It was still viewed, well into the 21st century, as a symbol of defiance to the Supreme Court’s 1954 Brown v. Board of Education ruling that racial segregation in public schools is unconstitutional. It was still seen as a place where black students were unwelcome.
To shed that image, Fuqua needed a black student ambassador.
So in 2008 the school’s president, Ruth Murphy, sat down with Charles Williams, a freshman from the local public high school. Football coaches had arranged the meeting. Williams happened to be a quarterback with a powerful throwing arm who could burst through tacklers. He was faster and stronger than boys years older.
The two met in Murphy’s office and considered each other.
“All I’d heard was that this was the ‘white school,’ ” Williams recalled. “I was from the ‘black school.’ I didn’t really know what to do or how to act.”
Murphy, a sparrow of a woman, also felt a bit unsure. “Here was this big strong guy. He was only 14, but he looked like a 25-year-old drug dealer,” she recalled in an interview. When asked later what she meant by that description, Murphy acknowledged that it was a poor choice of words but said that she meant to convey his “maturity and intensity.”
Murphy laid out her offer. Williams could receive Fuqua’s first full minority scholarship, covering the $7,300 tuition. But there was a condition: He would have to promote Fuqua among Farmville’s black residents.
Farmville, population 8,200, the seat of Prince Edward County, is one of dozens of towns across the South where private schools sprang up in the 1950s and ’60s to serve an all-white clientele after public schools were ordered to desegregate. Prince Edward closed its public schools from 1959 to 1964 rather than complying. It was among the last school systems in the country to give up the fight.
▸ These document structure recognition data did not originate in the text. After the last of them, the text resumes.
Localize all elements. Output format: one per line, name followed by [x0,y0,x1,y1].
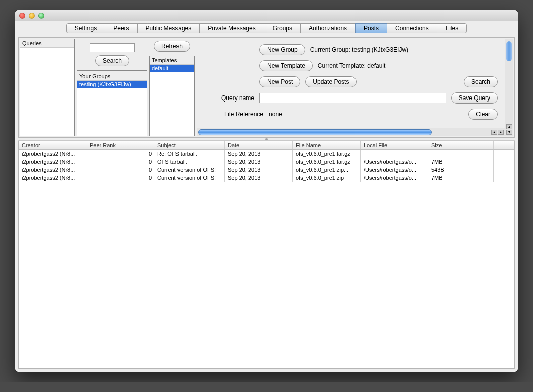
table-header: Creator Peer Rank Subject Date File Name… [19,141,514,150]
cell-file: ofs_v0.6.0_pre1.tar.gz [293,150,361,158]
table-body[interactable]: i2probertgass2 (Nr8...0Re: OFS tarball.S… [19,150,514,368]
cell-file: ofs_v0.6.0_pre1.zip [293,174,361,182]
cell-subject: Current version of OFS! [154,174,225,182]
scroll-right-icon[interactable]: ▸ [498,130,504,135]
templates-list[interactable]: default [150,65,194,136]
col-peer-rank[interactable]: Peer Rank [86,141,154,149]
cell-subject: Re: OFS tarball. [154,150,225,158]
scroll-left-icon[interactable]: ◂ [491,130,497,135]
table-row[interactable]: i2probertgass2 (Nr8...0Re: OFS tarball.S… [19,150,514,158]
template-item-default[interactable]: default [150,65,194,72]
app-window: Settings Peers Public Messages Private M… [15,10,518,372]
templates-box: Templates default [149,56,195,136]
col-date[interactable]: Date [225,141,293,149]
cell-size: 7MB [428,158,494,166]
new-group-button[interactable]: New Group [259,44,305,55]
tab-bar: Settings Peers Public Messages Private M… [15,21,518,34]
your-groups-header: Your Groups [77,72,147,81]
cell-file: ofs_v0.6.0_pre1.zip... [293,166,361,174]
queries-panel: Queries [20,39,75,136]
cell-creator: i2probertgass2 (Nr8... [19,166,86,174]
new-template-button[interactable]: New Template [259,60,313,71]
group-search-input[interactable] [90,43,135,52]
scroll-down-icon[interactable]: ▾ [506,130,512,135]
horizontal-scroll-thumb[interactable] [198,129,432,135]
table-row[interactable]: i2probertgass2 (Nr8...0OFS tarball.Sep 2… [19,158,514,166]
minimize-icon[interactable] [29,13,35,19]
tab-settings[interactable]: Settings [66,23,105,33]
cell-date: Sep 20, 2013 [225,174,293,182]
col-file-name[interactable]: File Name [293,141,361,149]
cell-size: 7MB [428,174,494,182]
vertical-scrollbar[interactable]: ▴ ▾ [505,39,513,136]
cell-rank: 0 [86,174,154,182]
cell-subject: Current version of OFS! [154,166,225,174]
tab-groups[interactable]: Groups [264,23,301,33]
cell-subject: OFS tarball. [154,158,225,166]
main-panel-body: New Group Current Group: testing (KJtxG3… [197,39,505,136]
your-groups-list[interactable]: testing (KJtxG3EIJw) [77,81,147,136]
your-groups-box: Your Groups testing (KJtxG3EIJw) [77,72,147,136]
cell-creator: i2probertgass2 (Nr8... [19,158,86,166]
col-local-file[interactable]: Local File [361,141,428,149]
tab-authorizations[interactable]: Authorizations [300,23,356,33]
cell-file: ofs_v0.6.0_pre1.tar.gz [293,158,361,166]
tab-connections[interactable]: Connections [387,23,437,33]
tab-private-messages[interactable]: Private Messages [199,23,264,33]
queries-list[interactable] [20,48,74,136]
cell-date: Sep 20, 2013 [225,166,293,174]
groups-panel: Search Your Groups testing (KJtxG3EIJw) [77,39,147,136]
file-reference-label: File Reference [224,111,263,118]
cell-rank: 0 [86,150,154,158]
cell-size [428,150,494,158]
horizontal-scrollbar[interactable]: ◂ ▸ [197,128,505,136]
zoom-icon[interactable] [38,13,44,19]
tab-peers[interactable]: Peers [105,23,137,33]
search-button[interactable]: Search [464,76,498,87]
save-query-button[interactable]: Save Query [451,92,498,104]
cell-creator: i2probertgass2 (Nr8... [19,174,86,182]
cell-date: Sep 20, 2013 [225,158,293,166]
group-search-button[interactable]: Search [95,55,129,66]
current-group-label: Current Group: testing (KJtxG3EIJw) [310,46,408,53]
titlebar [15,10,518,21]
content-area: Queries Search Your Groups testing (KJtx… [15,34,518,372]
vertical-scroll-thumb[interactable] [506,41,512,61]
tab-public-messages[interactable]: Public Messages [137,23,200,33]
tab-posts[interactable]: Posts [355,23,387,33]
query-name-input[interactable] [259,93,446,103]
cell-local: /Users/robertgass/o... [361,158,428,166]
current-template-label: Current Template: default [318,62,386,69]
cell-local [361,150,428,158]
queries-header: Queries [20,39,74,48]
refresh-button[interactable]: Refresh [154,41,190,52]
new-post-button[interactable]: New Post [259,76,300,87]
cell-size: 543B [428,166,494,174]
cell-rank: 0 [86,166,154,174]
main-panel: New Group Current Group: testing (KJtxG3… [197,39,513,136]
col-size[interactable]: Size [428,141,494,149]
table-row[interactable]: i2probertgass2 (Nr8...0Current version o… [19,174,514,182]
scroll-up-icon[interactable]: ▴ [506,124,512,129]
traffic-lights [19,13,44,19]
cell-local: /Users/robertgass/o... [361,166,428,174]
templates-panel: Refresh Templates default [149,39,195,136]
templates-header: Templates [150,56,194,65]
update-posts-button[interactable]: Update Posts [305,76,357,87]
tab-files[interactable]: Files [437,23,467,33]
close-icon[interactable] [19,13,25,19]
cell-date: Sep 20, 2013 [225,150,293,158]
cell-rank: 0 [86,158,154,166]
cell-creator: i2probertgass2 (Nr8... [19,150,86,158]
upper-panels: Queries Search Your Groups testing (KJtx… [18,37,515,138]
query-name-label: Query name [204,94,254,102]
cell-local: /Users/robertgass/o... [361,174,428,182]
col-subject[interactable]: Subject [154,141,225,149]
file-reference-value: none [269,111,282,118]
col-creator[interactable]: Creator [19,141,86,149]
group-item-testing[interactable]: testing (KJtxG3EIJw) [77,81,147,88]
groups-search-box: Search [77,39,147,71]
table-row[interactable]: i2probertgass2 (Nr8...0Current version o… [19,166,514,174]
posts-table: Creator Peer Rank Subject Date File Name… [18,141,515,369]
clear-button[interactable]: Clear [468,109,498,120]
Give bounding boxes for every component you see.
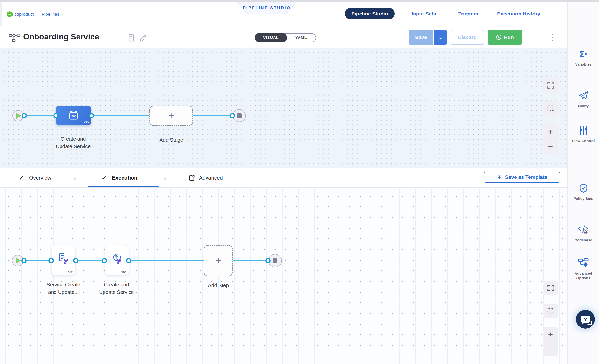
step2-in-port[interactable]	[102, 258, 107, 263]
run-button[interactable]: Run	[488, 30, 522, 45]
check-icon: ✓	[19, 174, 24, 181]
chevron-right-icon: ›	[61, 11, 63, 17]
end-node-in-port[interactable]	[230, 113, 235, 118]
step2-label-line1: Create and	[80, 281, 153, 288]
zoom-out-button[interactable]: −	[548, 142, 553, 151]
play-icon	[16, 258, 21, 264]
tab-advanced[interactable]: Advanced	[199, 175, 223, 181]
description-doc-icon[interactable]	[128, 34, 135, 42]
stage-label-line1: Create and	[37, 135, 109, 143]
tab-input-sets[interactable]: Input Sets	[412, 8, 436, 19]
tab-pipeline-studio[interactable]: Pipeline Studio	[345, 8, 395, 19]
stage-canvas[interactable]: </> </> + Create and Update Service Add …	[0, 48, 567, 168]
plus-icon: +	[215, 256, 221, 266]
zoom-out-button[interactable]: −	[548, 345, 553, 353]
toggle-yaml[interactable]: YAML	[286, 34, 316, 42]
step2-label: Create and Update Service	[80, 281, 153, 296]
pipeline-studio-banner-label: PIPELINE STUDIO	[238, 2, 296, 14]
end-node-in-port[interactable]	[265, 258, 271, 263]
sidebar-label: Advanced Options	[571, 271, 596, 280]
sidebar-item-advanced-options[interactable]: Advanced Options	[568, 258, 599, 280]
zoom-in-button[interactable]: +	[548, 128, 553, 136]
window-top-strip	[0, 0, 599, 2]
discard-button[interactable]: Discard	[450, 30, 484, 45]
stage-config-tabbar: ✓ Overview › ✓ Execution › Advanced Save…	[0, 168, 567, 188]
toggle-visual[interactable]: VISUAL	[255, 33, 287, 42]
sidebar-label: Policy Sets	[571, 196, 596, 201]
tab-execution-history[interactable]: Execution History	[497, 8, 540, 19]
edit-pencil-icon[interactable]	[139, 34, 147, 42]
fullscreen-button[interactable]	[543, 78, 558, 93]
add-stage-button[interactable]: +	[150, 106, 193, 126]
fullscreen-icon	[547, 82, 555, 89]
tab-overview[interactable]: Overview	[29, 175, 51, 181]
step-node-service-create-update[interactable]: </>	[51, 245, 76, 275]
chevron-right-icon: ›	[37, 11, 39, 17]
flow-control-sliders-icon	[568, 125, 599, 136]
multi-select-button[interactable]	[543, 101, 558, 116]
play-icon	[17, 113, 21, 119]
chevron-right-icon: ›	[74, 174, 76, 182]
right-toolbar: Σx Variables Notify	[567, 0, 599, 364]
breadcrumb-project[interactable]: cdproduct	[15, 11, 34, 17]
code-badge: </>	[68, 270, 73, 273]
add-step-label: Add Step	[182, 281, 255, 289]
step1-in-port[interactable]	[48, 258, 54, 263]
fullscreen-button[interactable]	[543, 281, 558, 295]
start-node-out-port[interactable]	[22, 113, 27, 118]
multi-select-button[interactable]	[543, 304, 558, 318]
infinity-glyph: ∞	[9, 12, 11, 16]
step-canvas[interactable]: </> </> + Service Creat	[0, 188, 567, 364]
tab-execution[interactable]: Execution	[112, 175, 137, 181]
sidebar-label: Variables	[571, 62, 596, 67]
step-node-create-update-service[interactable]: </>	[105, 245, 129, 275]
step1-out-port[interactable]	[73, 258, 79, 263]
save-button[interactable]: Save	[409, 30, 433, 45]
breadcrumb-pipelines[interactable]: Pipelines	[42, 11, 59, 17]
stop-icon	[273, 258, 277, 263]
save-as-template-label: Save as Template	[505, 174, 547, 180]
variables-sigma-icon: Σx	[568, 48, 599, 60]
run-play-icon	[496, 34, 502, 40]
help-chat-button[interactable]: ?	[576, 310, 595, 329]
zoom-controls: + −	[543, 327, 558, 356]
sidebar-item-flow-control[interactable]: Flow Control	[568, 125, 599, 143]
save-as-template-button[interactable]: Save as Template	[484, 172, 560, 183]
marquee-select-icon	[547, 307, 555, 315]
pipeline-studio-screen: ∞ cdproduct › Pipelines › PIPELINE STUDI…	[0, 0, 599, 364]
sidebar-item-policy-sets[interactable]: Policy Sets	[568, 183, 599, 201]
active-tab-underline	[88, 186, 159, 187]
page-title: Onboarding Service	[23, 32, 99, 41]
tab-triggers[interactable]: Triggers	[458, 8, 478, 19]
sidebar-item-variables[interactable]: Σx Variables	[568, 48, 599, 67]
save-dropdown-button[interactable]: ⌄	[434, 30, 447, 45]
more-options-kebab-icon[interactable]	[550, 32, 555, 43]
stage-in-port[interactable]	[53, 113, 59, 118]
start-node-out-port[interactable]	[21, 258, 27, 263]
breadcrumb-header: ∞ cdproduct › Pipelines › PIPELINE STUDI…	[0, 2, 567, 26]
notify-paper-plane-icon	[568, 90, 599, 101]
sidebar-label: Notify	[571, 104, 596, 108]
stage-connector-line	[18, 115, 239, 116]
policy-shield-check-icon	[568, 183, 599, 194]
code-badge: </>	[121, 270, 126, 273]
zoom-in-button[interactable]: +	[548, 330, 553, 338]
step2-out-port[interactable]	[126, 258, 131, 263]
add-step-button[interactable]: +	[204, 245, 233, 276]
sidebar-label: Flow Control	[571, 139, 596, 143]
stage-node-create-update-service[interactable]: </> </>	[56, 106, 91, 125]
advanced-gear-doc-icon	[188, 175, 196, 182]
stage-out-port[interactable]	[89, 113, 94, 118]
pipeline-studio-banner: PIPELINE STUDIO	[237, 2, 296, 14]
caret-down-icon: ⌄	[438, 34, 443, 41]
terraform-plan-step-icon	[57, 252, 70, 265]
marquee-select-icon	[547, 104, 555, 112]
zoom-controls: + −	[543, 124, 558, 154]
sidebar-item-codebase[interactable]: Codebase	[568, 224, 599, 242]
upload-icon	[497, 174, 503, 180]
sidebar-label: Codebase	[571, 238, 596, 242]
add-stage-label: Add Stage	[136, 136, 207, 144]
pipeline-flowchart-icon	[9, 33, 20, 42]
terraform-apply-step-icon	[110, 252, 123, 265]
sidebar-item-notify[interactable]: Notify	[568, 90, 599, 108]
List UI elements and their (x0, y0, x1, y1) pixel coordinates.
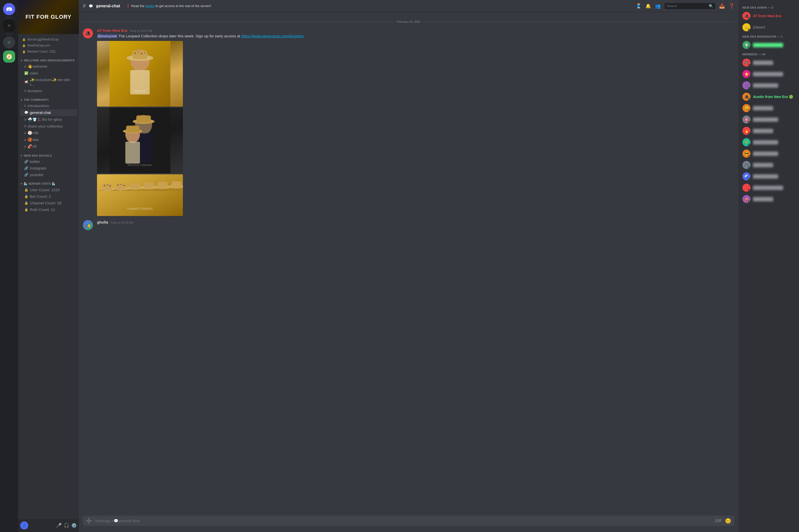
member-mod-1[interactable]: 🛡️ ████████████ (740, 39, 797, 51)
server-divider (5, 17, 13, 18)
member-edward[interactable]: 😊 Edward (740, 22, 797, 33)
channel-rules[interactable]: ✅ rules (20, 70, 77, 76)
inbox-icon[interactable]: 📥 (719, 3, 725, 9)
category-socials[interactable]: ▼ NEW ERA SOCIALS (18, 150, 79, 158)
avatar-at[interactable]: 🎩 (83, 28, 93, 38)
channel-collection[interactable]: # share-your-collection (20, 123, 77, 129)
reply-icon[interactable]: ↩ (714, 30, 719, 35)
rules-icon: ✅ (24, 71, 28, 75)
stat-channel-label: Channel Count: 28 (30, 201, 75, 205)
message-input[interactable] (95, 516, 712, 526)
status-dot-6 (748, 121, 750, 124)
message-author-at[interactable]: AT from New Era (97, 28, 127, 33)
hat-photo-1: New Era (97, 41, 183, 107)
search-bar[interactable]: 🔍 (665, 3, 715, 9)
channel-label-fits: 🌧️👕🎩fits-for-glory (27, 117, 75, 122)
member-8[interactable]: 💚 ██████████ (740, 137, 797, 148)
channel-welcome[interactable]: # 👋welcome (20, 63, 77, 70)
lock-icon: 🔒 (22, 38, 26, 41)
member-6[interactable]: 🎯 ██████████ (740, 114, 797, 125)
member-7[interactable]: 🔥 ████████ (740, 125, 797, 136)
status-dot-mod (748, 46, 750, 49)
status-dot-9 (748, 155, 750, 158)
channel-youtube[interactable]: 🔗 youtube (20, 172, 77, 178)
message-input-bar[interactable]: ➕ GIF 😊 (83, 516, 734, 526)
add-server-button[interactable]: + (3, 36, 15, 49)
chevron-icon: ▼ (20, 59, 23, 62)
members-icon[interactable]: 👥 (655, 3, 661, 9)
megaphone-icon: 📢 (24, 80, 28, 84)
channel-nfl[interactable]: # 🏈nfl (20, 143, 77, 150)
category-community[interactable]: ▼ THE COMMUNITY (18, 94, 79, 102)
sidebar-info-members: 🔒 Member Count: 1321 (18, 49, 79, 54)
channel-boosters[interactable]: # boosters (20, 88, 77, 94)
stat-bot-label: Bot Count: 2 (30, 194, 75, 198)
member-at[interactable]: 🎩 AT from New Era (740, 11, 797, 21)
member-name-edward: Edward (753, 25, 765, 29)
category-stats[interactable]: ▼ 🏪 SERVER STATS 🏪 (18, 178, 79, 186)
chat-icon: 💬 (24, 111, 28, 114)
avatar-gholla[interactable]: 🎭 (83, 220, 93, 230)
member-avatar-austin: 🎩 (742, 93, 750, 101)
help-icon[interactable]: ❓ (729, 3, 734, 9)
channel-fits[interactable]: # 🌧️👕🎩fits-for-glory (20, 116, 77, 123)
member-2[interactable]: ⭐ ████████████ (740, 69, 797, 80)
discord-home-icon[interactable] (3, 3, 15, 15)
channel-label-nfl: 🏈nfl (27, 144, 75, 149)
member-austin[interactable]: 🎩 Austin from New Era 🟢 (740, 91, 797, 102)
channel-twitter[interactable]: 🔗 twitter (20, 158, 77, 165)
discover-server-icon[interactable]: 🧭 (3, 51, 15, 63)
member-11[interactable]: 🌊 ██████████ (740, 171, 797, 182)
channel-label-rules: rules (30, 71, 75, 75)
gif-icon[interactable]: GIF (715, 519, 722, 523)
link-icon[interactable]: 🔗 (720, 30, 726, 35)
threads-icon[interactable]: 🧵 (636, 3, 641, 9)
channel-instagram[interactable]: 🔗 instagram (20, 165, 77, 171)
member-13[interactable]: 🎪 ████████ (740, 193, 797, 205)
server-banner[interactable]: FIT FOR GLORY (18, 0, 79, 34)
search-input[interactable] (667, 4, 707, 8)
member-3[interactable]: 🎵 ██████████ (740, 80, 797, 91)
svg-rect-41 (172, 182, 182, 188)
channel-exclusives[interactable]: 📢 ✨exclusives✨nec-dot-c... (20, 77, 77, 88)
message-text-1: @everyone The Leopard Collection drops l… (97, 34, 734, 39)
server-icon-new-era[interactable]: 🎩 (3, 20, 15, 32)
mute-button[interactable]: 🎤 (56, 522, 62, 528)
status-dot-8 (748, 144, 750, 146)
hash-icon-fits: # (24, 118, 26, 121)
category-welcome[interactable]: ▼ WELCOME AND ANNOUNCEMENTS (18, 55, 79, 63)
server-divider-2 (5, 34, 13, 34)
message-author-gholla[interactable]: gholla (97, 220, 108, 224)
member-9[interactable]: 😎 ██████████ (740, 148, 797, 159)
member-12[interactable]: ❤️ ████████████ (740, 182, 797, 193)
channel-hash-icon: # (83, 3, 85, 9)
notification-icon[interactable]: 🔔 (645, 3, 651, 9)
collection-link[interactable]: https://www.neweracap.com/kingdom (241, 34, 304, 38)
status-dot-13 (748, 201, 750, 203)
member-avatar-at: 🎩 (742, 12, 750, 20)
lock-icon-2: 🔒 (22, 44, 26, 47)
add-attachment-icon[interactable]: ➕ (86, 518, 92, 524)
deafen-button[interactable]: 🎧 (64, 522, 69, 528)
sidebar-info-website: 🔒 NewEraCap.com (18, 43, 79, 48)
channel-label-youtube: youtube (30, 173, 75, 177)
member-1[interactable]: 🎮 ████████ (740, 57, 797, 68)
rules-link[interactable]: #rules (146, 4, 154, 8)
channel-mlb[interactable]: # ⚾mlb (20, 130, 77, 136)
member-avatar-mod: 🛡️ (742, 41, 750, 49)
member-5[interactable]: 😄 ████████ (740, 102, 797, 114)
stat-user-count: 🔒 User Count: 1319 (20, 187, 77, 193)
channel-general-chat[interactable]: 💬 general-chat 👤+ (20, 109, 77, 116)
member-avatar-9: 😎 (742, 150, 750, 158)
more-icon[interactable]: ⋯ (727, 30, 733, 35)
hash-icon-intro: # (24, 104, 26, 108)
channel-introductions[interactable]: # introductions (20, 102, 77, 109)
member-avatar-6: 🎯 (742, 115, 750, 124)
link-icon-instagram: 🔗 (24, 166, 28, 170)
emoji-icon[interactable]: 😊 (725, 518, 731, 524)
member-name-1: ████████ (753, 61, 773, 65)
channel-nba[interactable]: # 🏀nba (20, 136, 77, 143)
settings-button[interactable]: ⚙️ (71, 522, 77, 528)
hash-icon: # (24, 65, 26, 69)
member-10[interactable]: 🎮 ████████ (740, 159, 797, 171)
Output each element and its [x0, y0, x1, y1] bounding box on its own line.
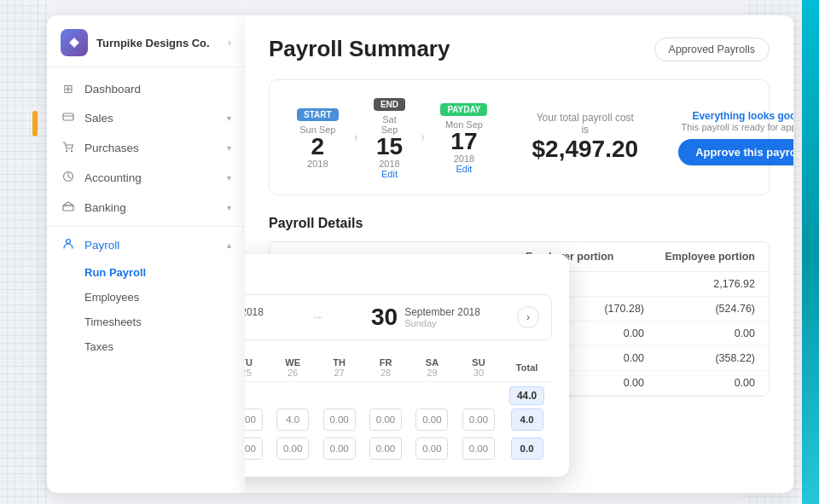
chevron-down-icon: ▾	[227, 173, 231, 182]
sidebar-header[interactable]: Turnpike Designs Co. ›	[47, 15, 245, 67]
ts-cell-sa[interactable]	[409, 405, 455, 434]
sidebar-item-accounting[interactable]: Accounting ▾	[47, 163, 245, 193]
sidebar-sub-timesheets[interactable]: Timesheets	[47, 310, 245, 334]
start-year: 2018	[297, 159, 339, 169]
week-end-month: September 2018	[404, 306, 480, 318]
ts-vac-total	[502, 434, 552, 463]
payday-day: 17	[440, 130, 487, 154]
overtime-su-input[interactable]	[462, 408, 495, 431]
overtime-tu-input[interactable]	[245, 408, 263, 431]
approve-sub-label: This payroll is ready for approval	[672, 122, 793, 132]
end-label: End	[374, 98, 405, 111]
payroll-icon	[61, 238, 76, 252]
approve-payroll-button[interactable]: Approve this payroll	[678, 139, 793, 165]
svg-point-3	[71, 150, 73, 152]
employee-empty-cells	[245, 382, 502, 406]
employee-col-header: Employee portion	[665, 251, 755, 263]
sidebar-item-payroll[interactable]: Payroll ▴	[47, 230, 245, 260]
vacation-sa-input[interactable]	[415, 437, 448, 460]
ts-cell-tu[interactable]	[245, 405, 270, 434]
col-tu-header: TU 25	[245, 354, 270, 382]
start-date-card: Start Sun Sep 2 2018	[287, 102, 349, 172]
start-day: 2	[297, 135, 339, 159]
employee-val: (524.76)	[687, 303, 755, 315]
svg-point-0	[72, 40, 77, 45]
total-cost-label: Your total payroll cost is	[531, 112, 638, 136]
vacation-total-input[interactable]	[511, 437, 543, 460]
sidebar-sub-taxes[interactable]: Taxes	[47, 334, 245, 359]
payroll-summary-card: Start Sun Sep 2 2018 › End Sat Sep 15 20…	[269, 79, 770, 195]
ts-vac-fr[interactable]	[363, 434, 409, 463]
approve-section: Everything looks good! This payroll is r…	[672, 110, 793, 165]
end-date-card: End Sat Sep 15 2018 Edit	[363, 92, 415, 182]
sidebar-item-dashboard[interactable]: ⊞ Dashboard	[47, 74, 245, 103]
payday-date-card: Payday Mon Sep 17 2018 Edit	[430, 97, 497, 177]
end-edit-link[interactable]: Edit	[374, 169, 405, 179]
col-su-header: SU 30	[456, 354, 502, 382]
week-start-dow: Monday	[245, 318, 264, 328]
vacation-su-input[interactable]	[462, 437, 495, 460]
sub-item-label: Employees	[84, 291, 139, 304]
employee-val: 0.00	[687, 377, 755, 389]
ts-cell-su[interactable]	[456, 405, 502, 434]
overtime-we-input[interactable]	[276, 408, 309, 431]
overtime-fr-input[interactable]	[369, 408, 402, 431]
vacation-we-input[interactable]	[276, 437, 309, 460]
week-end-info: 30 September 2018 Sunday	[371, 304, 480, 331]
vacation-th-input[interactable]	[323, 437, 356, 460]
svg-rect-1	[63, 113, 73, 120]
sidebar-item-label: Banking	[84, 201, 126, 214]
chevron-down-icon: ▾	[227, 113, 231, 123]
approved-payrolls-button[interactable]: Approved Payrolls	[654, 38, 770, 61]
arrow-icon: ›	[349, 130, 363, 145]
ts-cell-th[interactable]	[316, 405, 362, 434]
employer-val: 0.00	[576, 352, 644, 364]
company-logo	[61, 29, 88, 56]
svg-point-6	[67, 240, 71, 244]
end-year: 2018	[374, 159, 405, 169]
employee-val: (358.22)	[687, 352, 755, 364]
col-fr-header: FR 28	[363, 354, 409, 382]
sidebar-item-banking[interactable]: Banking ▾	[47, 193, 245, 223]
col-we-header: WE 26	[270, 354, 316, 382]
sub-item-label: Taxes	[84, 340, 113, 353]
payday-edit-link[interactable]: Edit	[440, 164, 487, 174]
row-values: 0.00 0.00	[576, 327, 755, 339]
bg-teal-stripe	[802, 0, 819, 504]
vacation-fr-input[interactable]	[369, 437, 402, 460]
overtime-total-input[interactable]	[511, 408, 543, 431]
week-start-month: September 2018	[245, 306, 264, 318]
vacation-tu-input[interactable]	[245, 437, 263, 460]
bg-pattern-left	[0, 0, 47, 504]
timesheet-table: Employee MO 24 TU 25 WE 26	[245, 354, 552, 463]
ts-cell-fr[interactable]	[363, 405, 409, 434]
ts-vac-tu[interactable]	[245, 434, 270, 463]
accounting-icon	[61, 171, 76, 185]
week-arrow-icon: →	[300, 310, 334, 325]
overtime-sa-input[interactable]	[415, 408, 448, 431]
row-values: 0.00 0.00	[576, 377, 755, 389]
timesheet-title: Enter daily hours for the week:	[245, 269, 552, 282]
ts-vac-su[interactable]	[456, 434, 502, 463]
sidebar-item-purchases[interactable]: Purchases ▾	[47, 133, 245, 163]
sidebar-sub-employees[interactable]: Employees	[47, 285, 245, 310]
ts-vac-th[interactable]	[316, 434, 362, 463]
page-header: Payroll Summary Approved Payrolls	[269, 36, 770, 62]
sidebar-item-label: Purchases	[84, 142, 139, 154]
approve-good-label: Everything looks good!	[672, 110, 793, 122]
ts-vac-sa[interactable]	[409, 434, 455, 463]
end-day: 15	[374, 135, 405, 159]
ts-vac-we[interactable]	[270, 434, 316, 463]
end-day-of-week: Sat Sep	[374, 114, 405, 135]
ts-cell-we[interactable]	[270, 405, 316, 434]
svg-rect-5	[63, 206, 73, 211]
col-sa-header: SA 29	[409, 354, 455, 382]
ts-total-cell	[502, 405, 552, 434]
sidebar-item-sales[interactable]: Sales ▾	[47, 103, 245, 133]
arrow-icon-2: ›	[415, 130, 430, 145]
row-values: 2,176.92	[576, 278, 755, 290]
overtime-th-input[interactable]	[323, 408, 356, 431]
employee-total-cell: 44.0	[502, 382, 552, 406]
sidebar-sub-run-payroll[interactable]: Run Payroll	[47, 260, 245, 285]
week-next-button[interactable]: ›	[517, 306, 539, 328]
In the period of “massive resistance” to Brown v. Board, the Prince Edward Academy was founded for white students in 1959. The private school, later renamed Fuqua, was subsidized by tax dollars. Black students in Prince Edward were forced to drop out or move.
“That history left deep scars,” Murphy said. “In the black community, it made it very hard to see Fuqua as being anything other than racist.”
Other private schools in the South with a similar past are asking the same question as Fuqua. How do you diversify an institution founded to perpetuate segregation?
The answer, Murphy said, is to find a black leader who is comfortable in two worlds.
“I thought to myself, if I can find an African American student who says, ‘I’m at Fuqua and it’s great,’ it would be more valuable than anything else I could do.”